Mayor council is common in most large cities of the US. Mayors are elected and can sometimes be so strong depending on how they chose to implement the local laws. In fact, the mayor position is viewed as the stepping stone to become a stronger politician capable of running for congress and gubernatorial races. Mayors play chief executive roles in the towns and cities that they represent (Wright, 1974). They are also elected directly by voters and, therefore, should serve the interest of people to the best of their abilities. However, they often can play ceremonial roles.

Council manager governments are another form of local government that is dominant in bigger cities such as New York. They are responsible for the execution of the legislative functions at the municipalities and pronouncing policies. The large cities participate in electing mayors into offices and the elected mayor is charged with running operations that will implement policies and, at the same time, ensure proper administration of the city (Wright, 1974). Administrative functions, therefore, mean that the interest of businessmen and residents, as well as the cleanliness of the cities, are ensured in accordance with the agreement. The mayor works closely with the governors given that they are crucial implementers of the governor’s manifestoes.
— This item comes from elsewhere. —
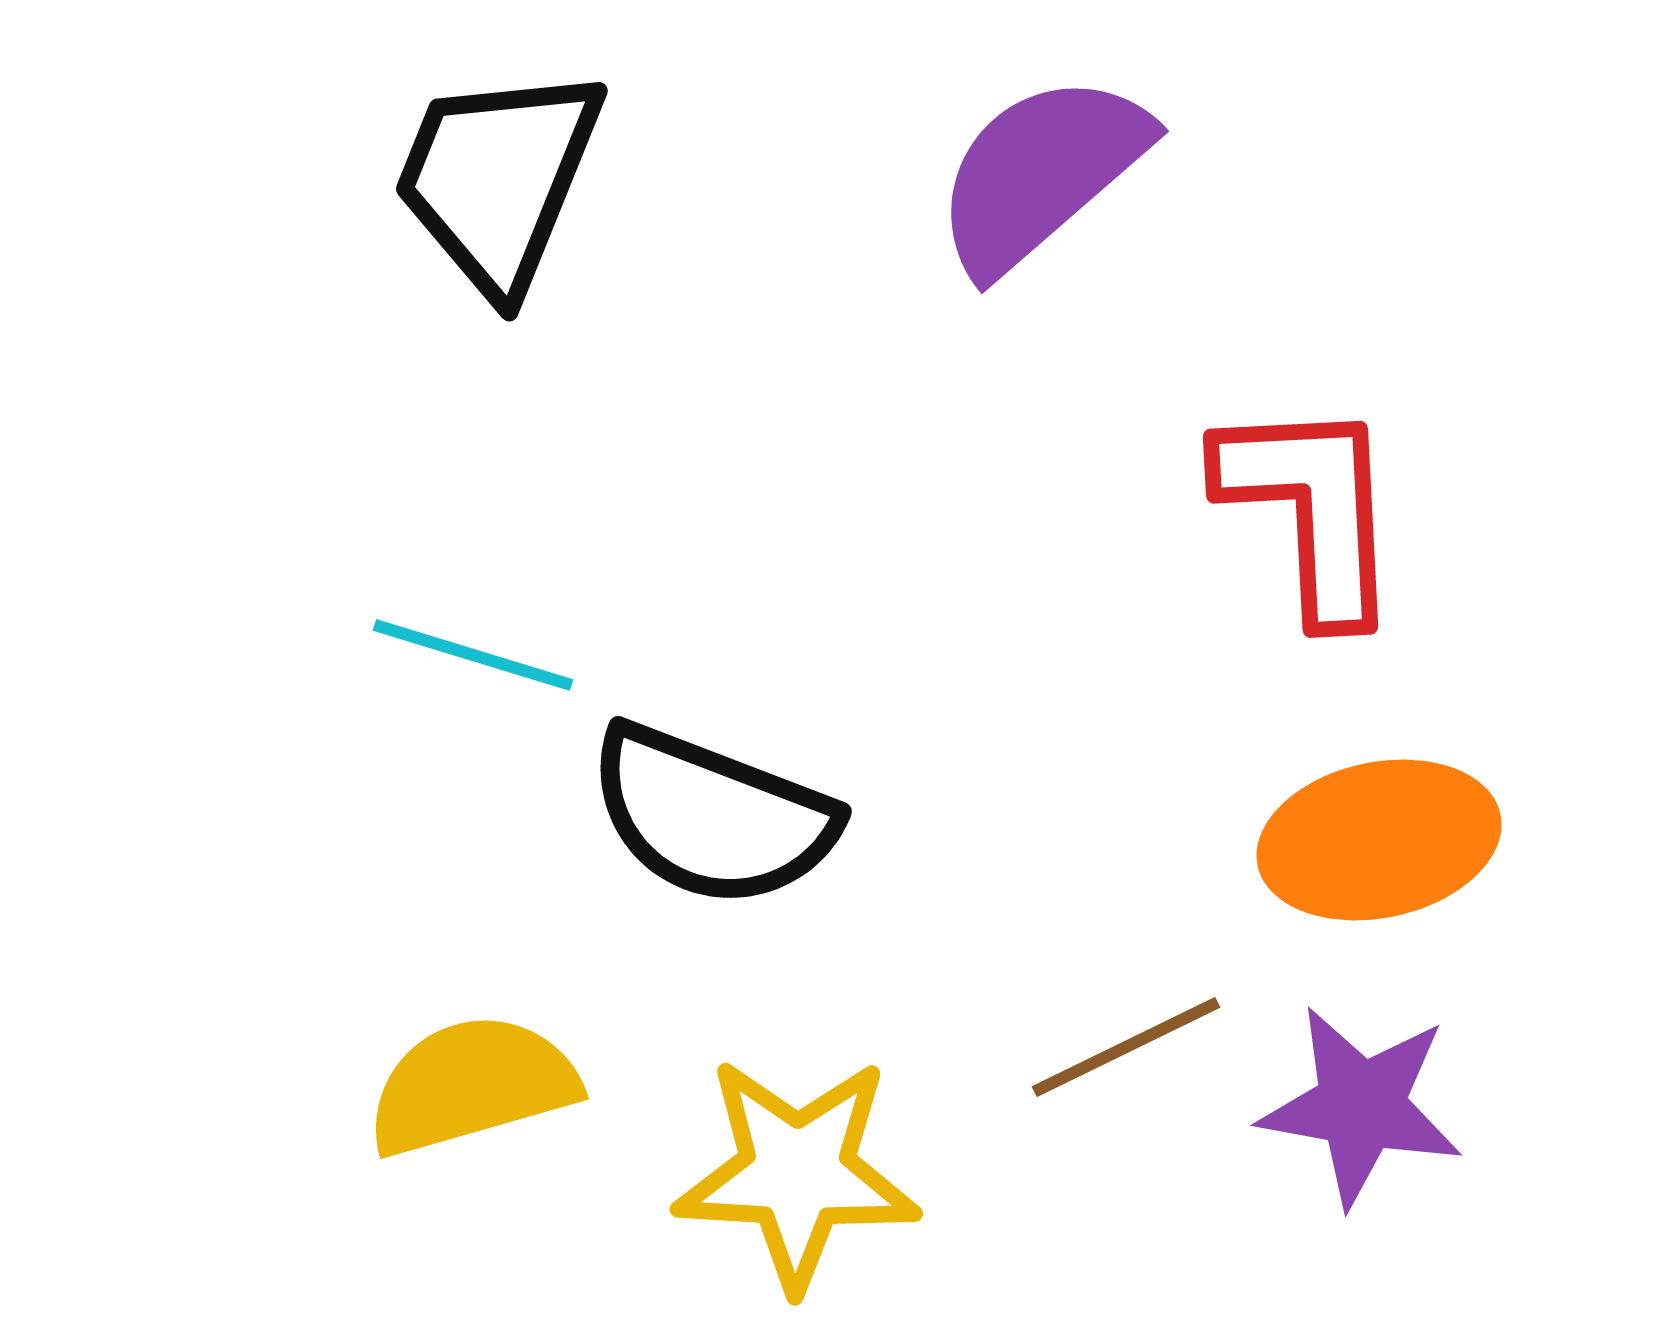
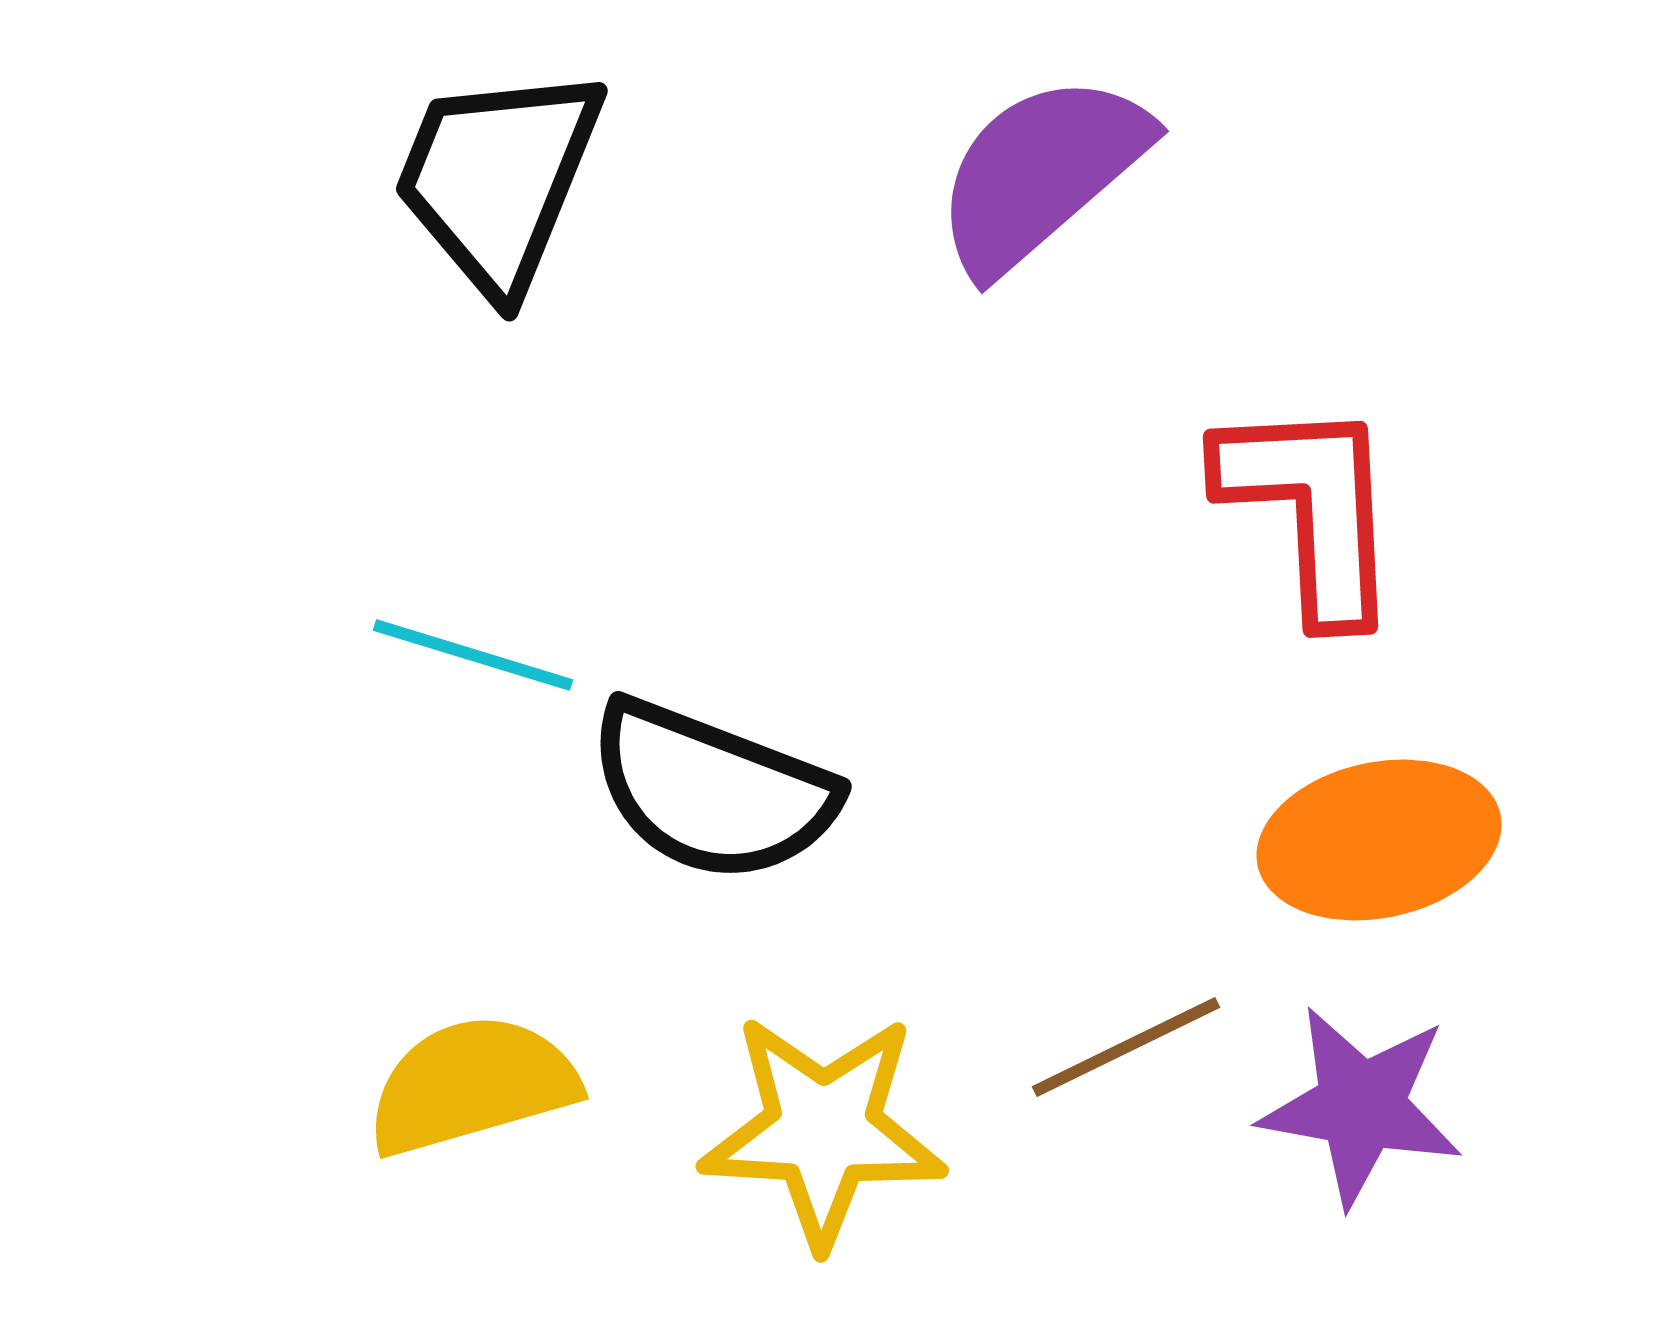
black semicircle: moved 25 px up
yellow star: moved 26 px right, 43 px up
Commissions are appointed by the Congress or the central government to look into critical issues affecting the government. They are given official positions and charges to act independently and to provide results that are credible (Wright, 1974). The commissions usually provide investigations on matters that are diplomatic in nature and do not necessarily require the use of armed forces.

Importance of Studying Public Administration

            Studying public administration at the local and state level facilitates the knowledge of the roles and responsibilities of each public official. It is, therefore,  much easier to address a grievance to an office that is supposed to be handling it (King & Chilton, 2009). As such, a career opportunity can be created in ensuring that the residents of the cities are advised accordingly on different avenues. Lawyers make income by the fact that they know who and where to approach with particular concerns of their clients. Knowledge of public administration helps in evaluating the effectiveness of certain officials and as a result of lobbying for the best out of their leadership without having to hide under the shadows of other hard-working officials.

 

References

King, S.M., & Chilton, B.S. (2009). Administration in the public interest. Durham, North Carolina: Carolina Academic Press.

Shafritz, J. M., & Hyde, A. C. (1997). Classics of public administration (8th ed.). Boston, MA: Cengage Learning.